The Securities and Exchange Commission will reassess the 12(b)-1 fees collected by brokers as compensation for selling and servicing mutual funds, SEC Chairman Mary Schapiro said today.
The Securities and Exchange Commission will reassess the 12(b)-1 fees collected by brokers as compensation for selling and servicing mutual funds, SEC Chairman Mary Schapiro said today.
Speaking at a conference in Washington, Ms. Schapiro noted that the 12(b)-1 fee issue is one of the initiatives that the SEC will move on this year.
“The problem is that investors may have no idea these fees are being deducted, what services they are paying for or who they are ultimately compensating,” she said. “That's why I believe we need to critically rethink how 12(b)-1 fees are used and whether they continue to be appropriate.”
She acknowledged that changing the 12(b)-1 system, on which brokers depend to cover the cost of providing service to their customers, “is no small matter.” But since the fees were first allowed in 1980, the mutual fund market has grown and changed, and “it is past time to reassess their need and their effectiveness,” she said. Brokers collect about $13 billion a year in such fees.
Ms.

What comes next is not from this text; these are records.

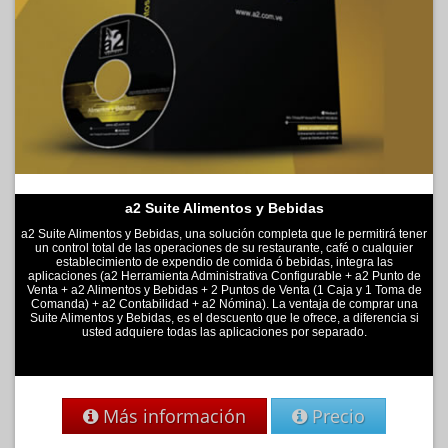
a2 Suite Alimentos y Bebidas
a2 Suite Alimentos y Bebidas, una solución completa que le permitirá tener
un control total de las operaciones de su restaurante, café o cualquier
establecimiento de expendio de comida ó bebidas, integra las
aplicaciones (a2 Herramienta Administrativa Configurable + a2 Punto de
Venta + a2 Alimentos y Bebidas + 2 Puntos de Venta (1 Caja y 1 Toma de
Comanda) + a2 Contabilidad + a2 Nómina). La ventaja de comprar una
Suite Alimentos y Bebidas, es el descuento que le ofrece, a diferencia si
usted adquiere todas las aplicaciones por separado.
Más información
Precio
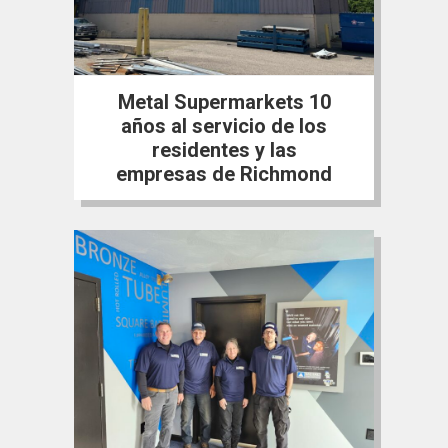
Metal Supermarkets 10
años al servicio de los
residentes y las
empresas de Richmond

Schapiro also said she will push her agency to move ahead on a point-of-sale-disclosure proposal that would require brokers to provide investors with information about securities products and services, their compensation — and conflicts of interest — at the time investors are making decisions, rather than after sales have been made.
“In the past, there has been significant industry resistance to this seemingly level-headed concept,” she commented. “I am hopeful, however, that a focus on the needs of retail investors will prevail.”